Texas Patient Rights

Texas Advance Directives Act of 1999:  Involuntary Euthanasia

What You Need to Know:

The Texas Advance Directives Act of 1999, (Texas Health & Safety Code, Section 166.046) often referred to as the "futile care" law, allows a hospital "ethics" committee to withdraw life support from patients against their will and against the will of their family. Regardless of a patient's level of consciousness, or of their ability to pay for treatment, or the patient's clear instructions regarding continuation of life support, the futile care law allows the patient's ethics, religious values, and clear instructions to be discounted to accommodate the ethics of the attending physician.  The law not only violates patients' most basic human rights, it provides blanket protection for hospitals and medical professionals against civil and criminal liability for medical errors, negligence, and financial conflicts of interest, among other issues, while leaving patients without even the barest of basic rights afforded the most vile of convicted criminals.

What You Can Do:

1. One of the most dangerous things about this law is that most citizens of Texas are unaware of it.  It's difficult to get  a law changed or to protect people from it when most people aren't even aware of it (and therefore don't feel threatened by it.) So the first thing you can do is to inform others about the law—bring Texas' dirty little secret out in the open. Share this information with everyone you know. Copy this flyer and share it with your friends, co-workers, church members, classmates, club members, etc. You can find a copy of this flyer and learn more about the law at www.texaspatientrights.org.  Follow the links on the website for more information about the law and about the legislators (and their campaign contributors) who have the power to change the law.
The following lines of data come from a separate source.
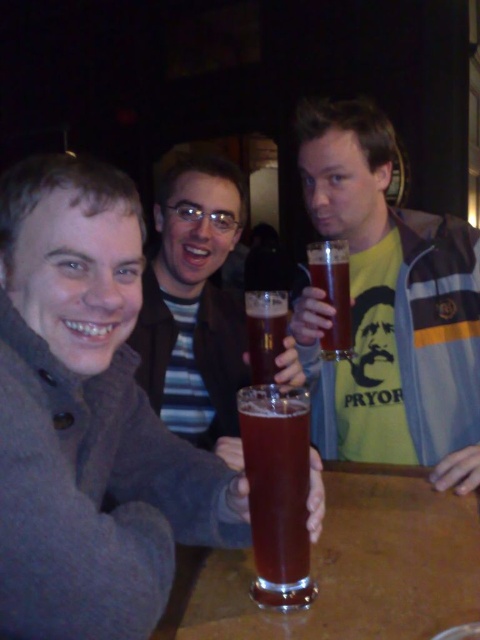 Question: Does brown glass at center have a smaller size compared to translucent glass beer at center?

Choices:
 (A) no
 (B) yes

Answer: (B)

Question: Can you confirm if transparent glass at center is positioned above translucent glass beer at center?

Choices:
 (A) no
 (B) yes

Answer: (A)

Question: Which point is closer to the camera?

Choices:
 (A) (348, 268)
 (B) (171, 266)

Answer: (A)

Question: Estimate the real-world distances between objects in this image. Which object is farther from the translucent glass mug at center?

Choices:
 (A) transparent glass at center
 (B) translucent glass beer at center
 (C) matte brown jacket at center
 (D) matte yellow t-shirt at center

Answer: (D)

Question: Which of these objects is positioned closest to the translucent glass beer at center?

Choices:
 (A) matte brown jacket at left
 (B) matte yellow t-shirt at center
 (C) matte brown jacket at center

Answer: (C)

Question: Considering the relative positions of matte brown jacket at left and matte brown jacket at center in the image provided, where is matte brown jacket at left located with respect to matte brown jacket at center?

Choices:
 (A) below
 (B) above

Answer: (A) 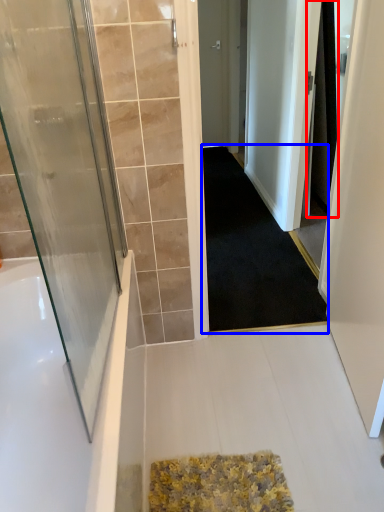 Question: Which object appears closest to the camera in this image, shower curtain (highlighted by a red box) or doormat (highlighted by a blue box)?

Choices:
 (A) shower curtain
 (B) doormat

Answer: (B) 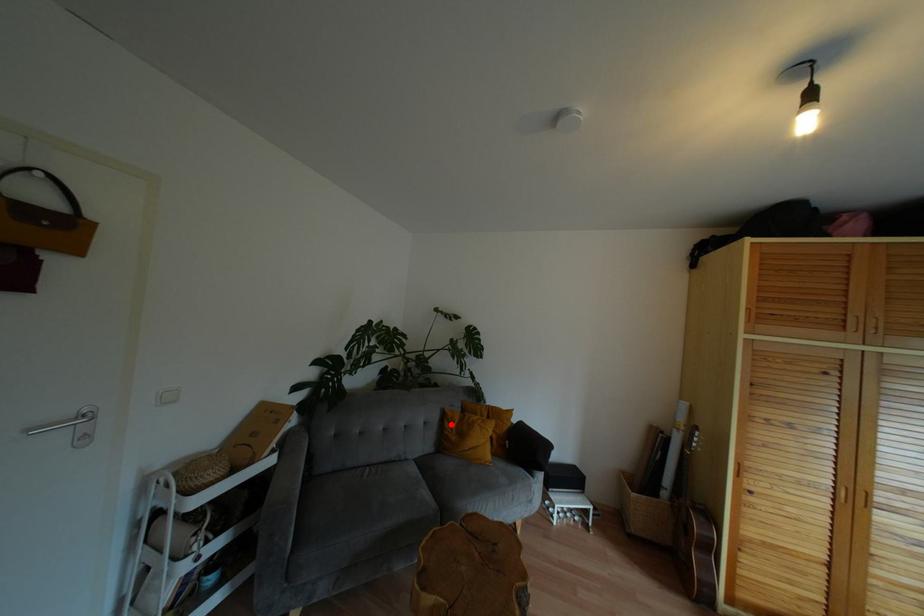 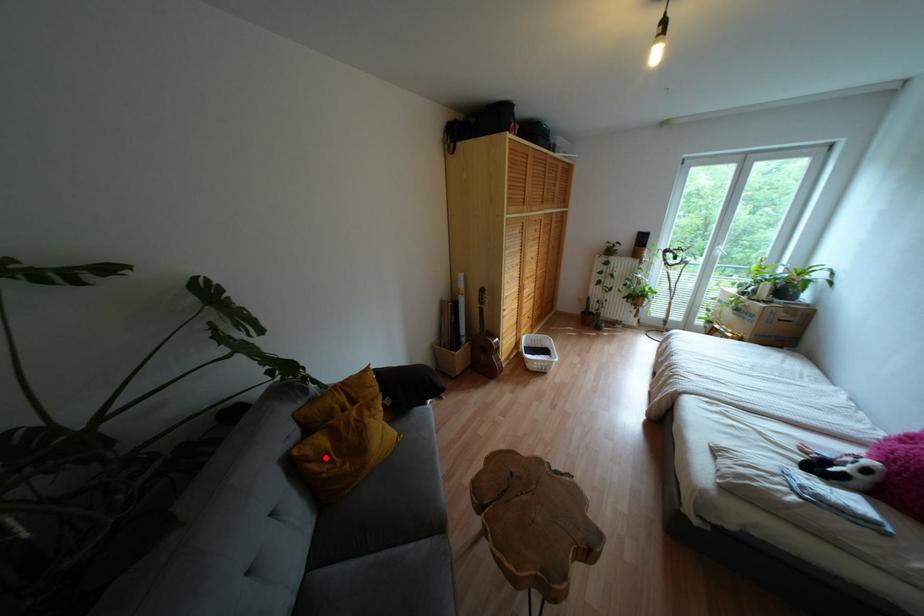 I am providing you with two images of the same scene from different viewpoints. A red point is marked on the first image and another point is marked on the second image. Do the highlighted points in image1 and image2 indicate the same real-world spot?

Yes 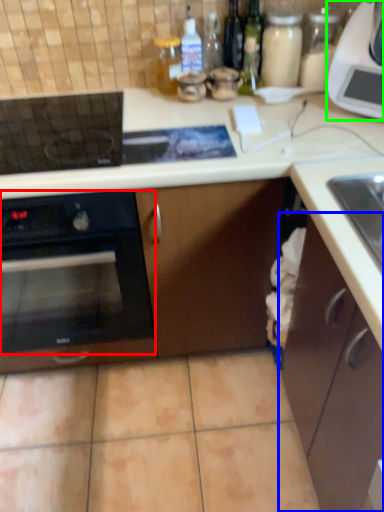 Question: Estimate the real-world distances between objects in this image. Which object is closer to oven (highlighted by a red box), cabinetry (highlighted by a blue box) or kitchen appliance (highlighted by a green box)?

Choices:
 (A) cabinetry
 (B) kitchen appliance

Answer: (A) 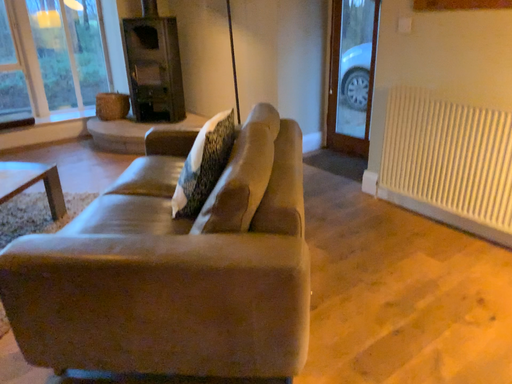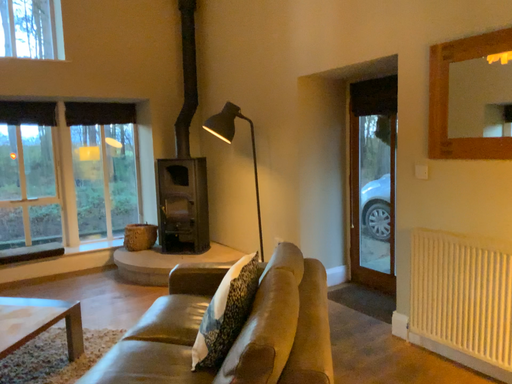 Question: Which way did the camera rotate in the video?

Choices:
 (A) rotated downward
 (B) rotated upward

Answer: (B) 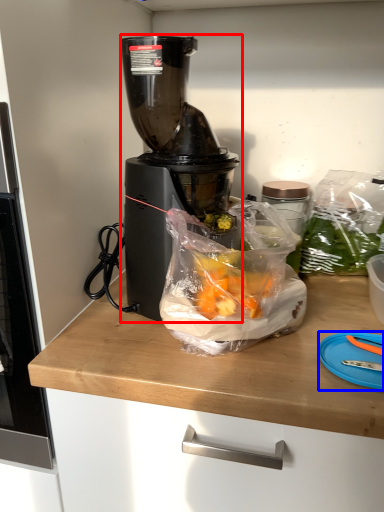 Question: Among these objects, which one is nearest to the camera, blender (highlighted by a red box) or cutting board (highlighted by a blue box)?

Choices:
 (A) blender
 (B) cutting board

Answer: (B) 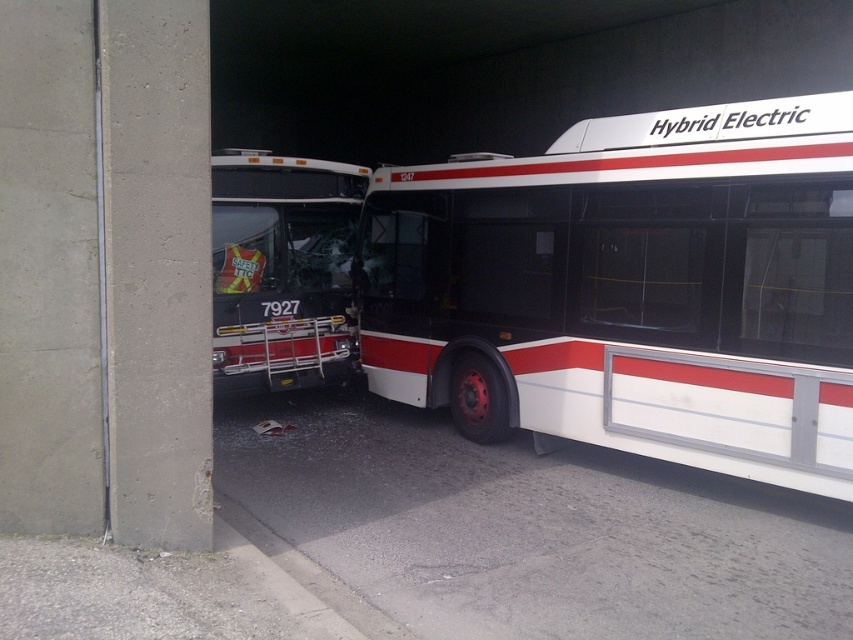 Can you confirm if white glossy hybrid electric bus at center is taller than matte black bus at left?

Indeed, white glossy hybrid electric bus at center has a greater height compared to matte black bus at left.

Who is taller, white glossy hybrid electric bus at center or matte black bus at left?

white glossy hybrid electric bus at center

Is point (419, 195) positioned in front of point (229, 243)?

Yes, point (419, 195) is in front of point (229, 243).

Where is `white glossy hybrid electric bus at center`? This screenshot has height=640, width=853. white glossy hybrid electric bus at center is located at coordinates (631, 289).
2. The second thing you can do is to write the members of the Public Health Committee (find info at the website above) as well as your own legislators. Ask them to support an amendment to require hospitals to honor patients' instructions regarding life support, or to continue treatment until the patient is transferred to another facility.  Currently, the law allows patients only 10 days to be transferred to another facility.  If the patient can't be transferred within that time, either because their condition is unstable, or other facilities won't accept them, or other reasons that are all too common in critically ill patients (a $15,000 transport fee, for example), the law now allows hospitals to withdraw life support from the patient. Simply extending the time period will only cause hospitals to invoke the statute earlier, causing a lengthier period of stress for patients and their families. So it's important to stress that hospitals be required to treat patients until transferred.

The current law was passed in both branches of the legislature without a single opposing vote, and yet the majority of Texans who learn about this law are deeply opposed to it. It is time to let the legislature know how we feel about this immoral law and to let them know that the citizens of Texas are paying attention to their actions in this matter.